:: Source data ::
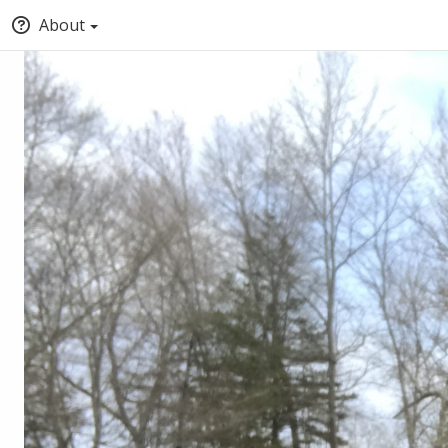
About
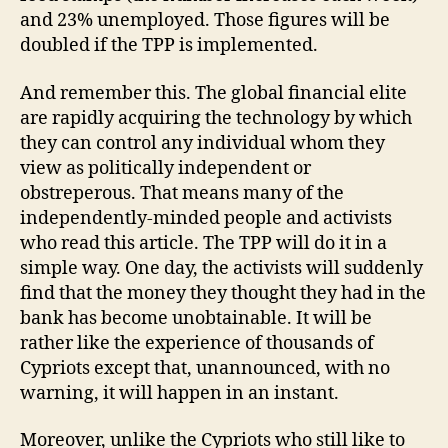
and 23% unemployed. Those figures will be
doubled if the TPP is implemented.
And remember this. The global financial elite
are rapidly acquiring the technology by which
they can control any individual whom they
view as politically independent or
obstreperous. That means many of the
independently-minded people and activists
who read this article. The TPP will do it in a
simple way. One day, the activists will suddenly
find that the money they thought they had in the
bank has become unobtainable. It will be
rather like the experience of thousands of
Cypriots except that, unannounced, with no
warning, it will happen in an instant.
Moreover, unlike the Cypriots who still like to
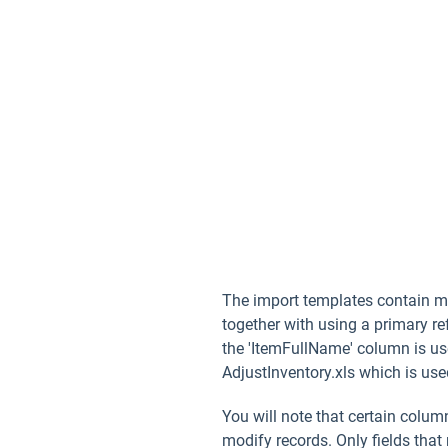
The import templates contain mul
together with using a primary re
the 'ItemFullName' column is use
AdjustInventory.xls which is used
You will note that certain colu
modify records. Only fields that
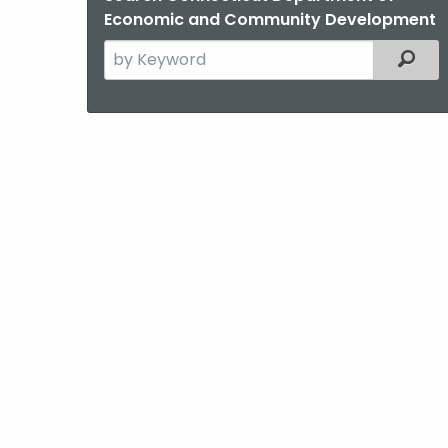
Economic and Community Development
Search
Filter
the
current
Agency
with
a
Keyword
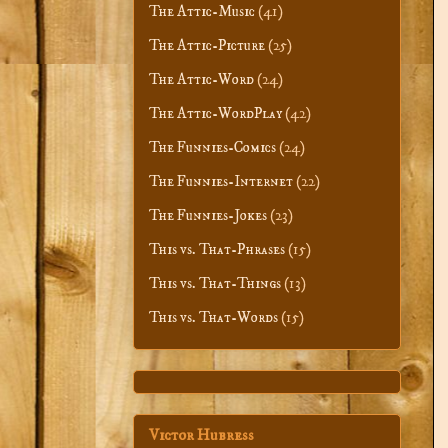
The Attic-Music
(41)
The Attic-Picture
(25)
The Attic-Word
(24)
The Attic-WordPlay
(42)
The Funnies-Comics
(24)
The Funnies-Internet
(22)
The Funnies-Jokes
(23)
This vs. That-Phrases
(15)
This vs. That-Things
(13)
This vs. That-Words
(15)
Victor Hubress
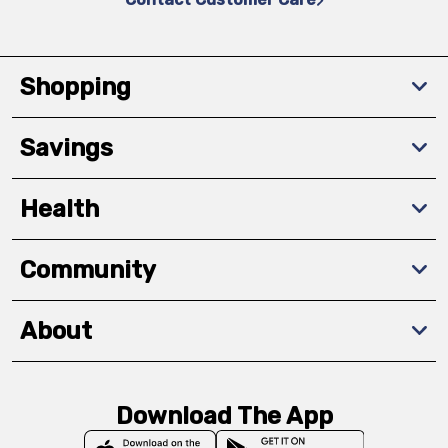
Shopping
Savings
Health
Community
About
Download The App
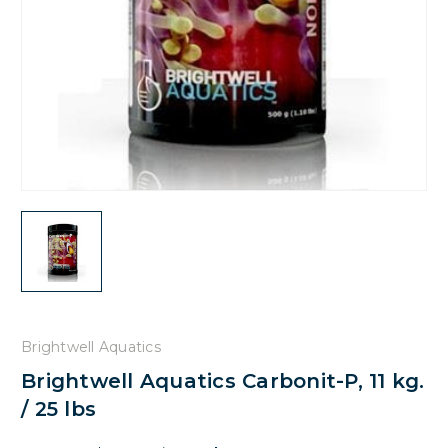
Brightwell Aquatics
Brightwell Aquatics Carbonit-P, 11 kg.
/ 25 lbs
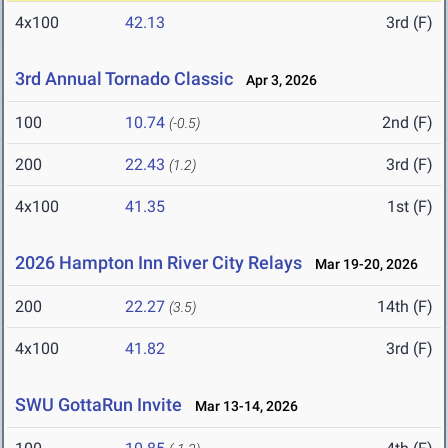
4x100
42.13
3rd (F)
3rd Annual Tornado Classic
Apr 3, 2026
100
10.74
2nd (F)
(-0.5)
200
22.43
3rd (F)
(1.2)
4x100
41.35
1st (F)
2026 Hampton Inn River City Relays
Mar 19-20, 2026
200
22.27
14th (F)
(3.5)
4x100
41.82
3rd (F)
SWU GottaRun Invite
Mar 13-14, 2026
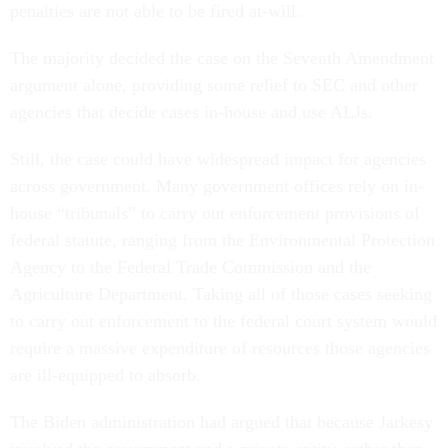
penalties are not able to be fired at-will.
The majority decided the case on the Seventh Amendment
argument alone, providing some relief to SEC and other
agencies that decide cases in-house and use ALJs.
Still, the case could have widespread impact for agencies
across government. Many government offices rely on in-
house “tribunals” to carry out enforcement provisions of
federal statute, ranging from the Environmental Protection
Agency to the Federal Trade Commission and the
Agriculture Department. Taking all of those cases seeking
to carry out enforcement to the federal court system would
require a massive expenditure of resources those agencies
are ill-equipped to absorb.
The Biden administration had argued that because Jarkesy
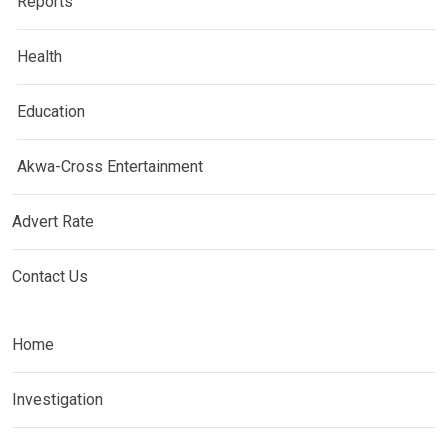
Reports
Health
Education
Akwa-Cross Entertainment
Advert Rate
Contact Us
Home
Investigation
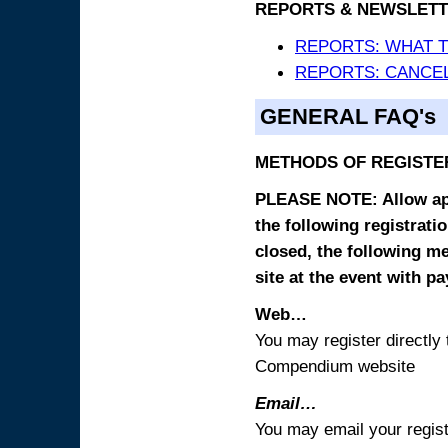
REPORTS & NEWSLETT
REPORTS: WHAT 
REPORTS: CANCEL
GENERAL FAQ's
METHODS OF REGISTE
PLEASE NOTE: Allow appr
the following registrati
closed, the following m
site at the event with p
Web…
You may register directl
Compendium website
Email…
You may email your regist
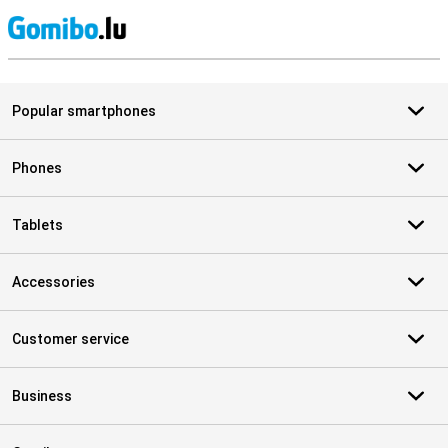
S
Popular smartphones
Phones
Tablets
Accessories
Customer service
Business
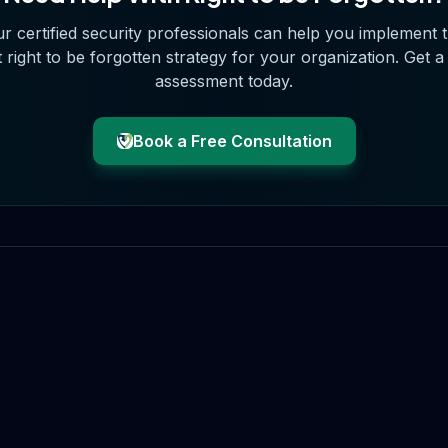
r certified security professionals can help you implement 
t
right to be forgotten
strategy for your organization. Get a
assessment today.
Book a Free Consultation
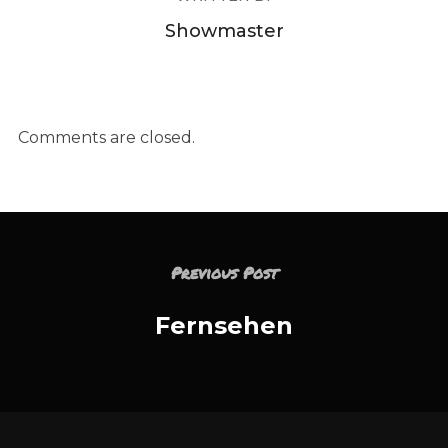
Showmaster
Comments are closed.
Previous Post
Fernsehen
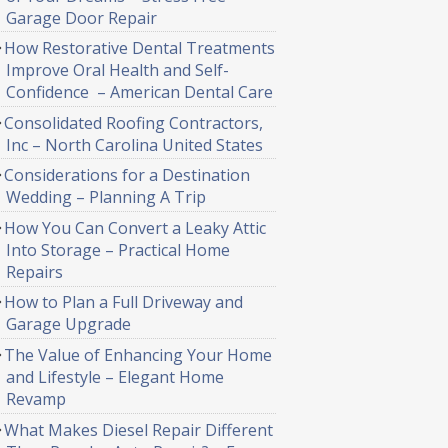
Garage Door Repair
How Restorative Dental Treatments
Improve Oral Health and Self-
Confidence – American Dental Care
Consolidated Roofing Contractors,
Inc – North Carolina United States
Considerations for a Destination
Wedding – Planning A Trip
How You Can Convert a Leaky Attic
Into Storage – Practical Home
Repairs
How to Plan a Full Driveway and
Garage Upgrade
The Value of Enhancing Your Home
and Lifestyle – Elegant Home
Revamp
What Makes Diesel Repair Different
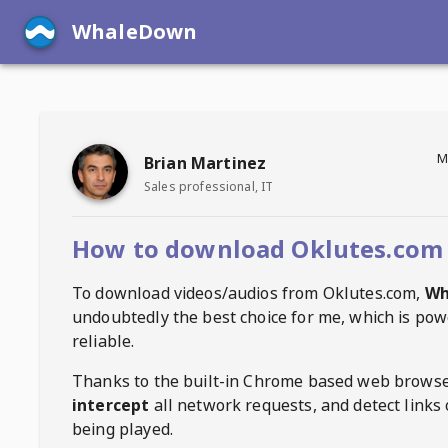
WhaleDown
M
Brian Martinez
Sales professional, IT
How to download Oklutes.com 
To download videos/audios from
Oklutes.com
,
Wh
undoubtedly the best choice for me, which is pow
reliable.
Thanks to the built-in Chrome based web browse
intercept
all network requests, and detect links 
being played.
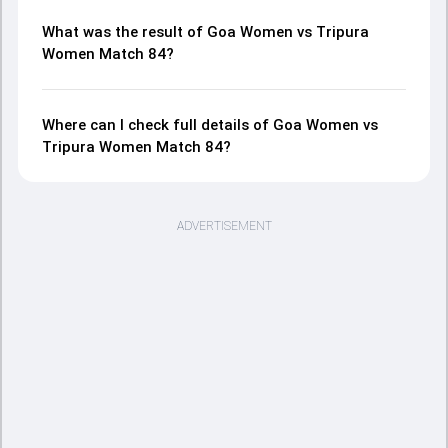
What was the result of Goa Women vs Tripura
Women Match 84?
Where can I check full details of Goa Women vs
Tripura Women Match 84?
ADVERTISEMENT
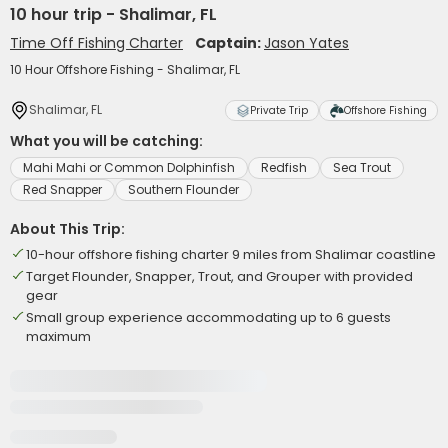
10 hour trip - Shalimar, FL
Time Off Fishing Charter
Captain:
Jason Yates
10 Hour Offshore Fishing - Shalimar, FL
Shalimar, FL
Private Trip
Offshore Fishing
What you will be catching:
Mahi Mahi or Common Dolphinfish
Redfish
Sea Trout
Red Snapper
Southern Flounder
About This Trip:
10-hour offshore fishing charter 9 miles from Shalimar coastline
Target Flounder, Snapper, Trout, and Grouper with provided
gear
Small group experience accommodating up to 6 guests
maximum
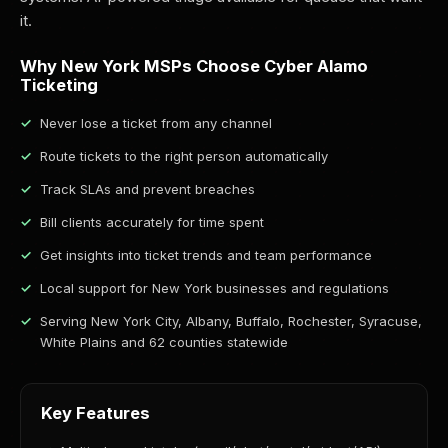
it.
Why New York MSPs Choose Cyber Alamo
Ticketing
Never lose a ticket from any channel
Route tickets to the right person automatically
Track SLAs and prevent breaches
Bill clients accurately for time spent
Get insights into ticket trends and team performance
Local support for New York businesses and regulations
Serving New York City, Albany, Buffalo, Rochester, Syracuse,
White Plains and 62 counties statewide
Key Features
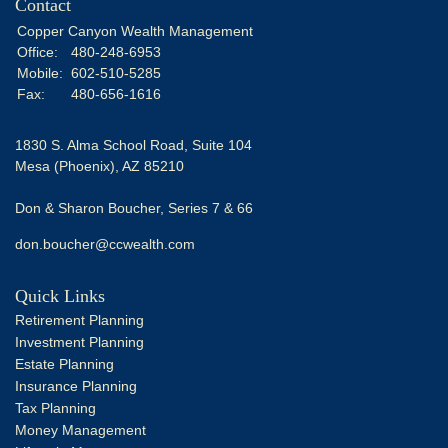
Contact
Copper Canyon Wealth Management
Office:
480-248-6953
Mobile:
602-510-5285
Fax:
480-656-1616
1830 S. Alma School Road, Suite 104
Mesa (Phoenix),
AZ
85210
Don & Sharon Boucher, Series 7 & 66
don.boucher@ccwealth.com
Quick Links
Retirement Planning
Investment Planning
Estate Planning
Insurance Planning
Tax Planning
Money Management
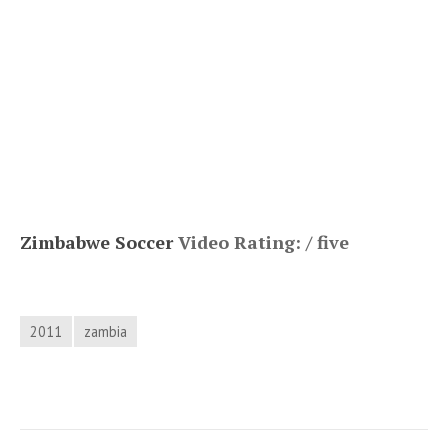
Zimbabwe Soccer
Video Rating: / five
2011
zambia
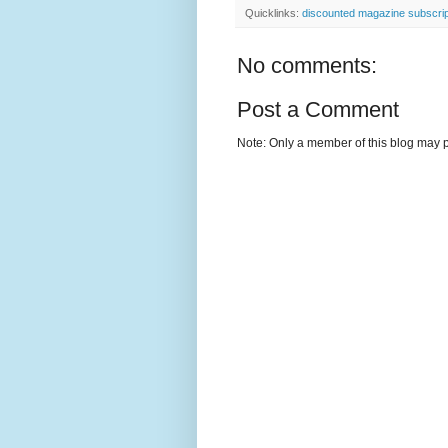
Quicklinks:
discounted magazine subscrip
No comments:
Post a Comment
Note: Only a member of this blog may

:: Your task ::
Select every line of the material above holding the word "York" and copy it.

:: Completed exercise ::
Why New York MSPs Choose Cyber Alamo
Local support for New York businesses and regulations
Serving New York City, Albany, Buffalo, Rochester, Syracuse,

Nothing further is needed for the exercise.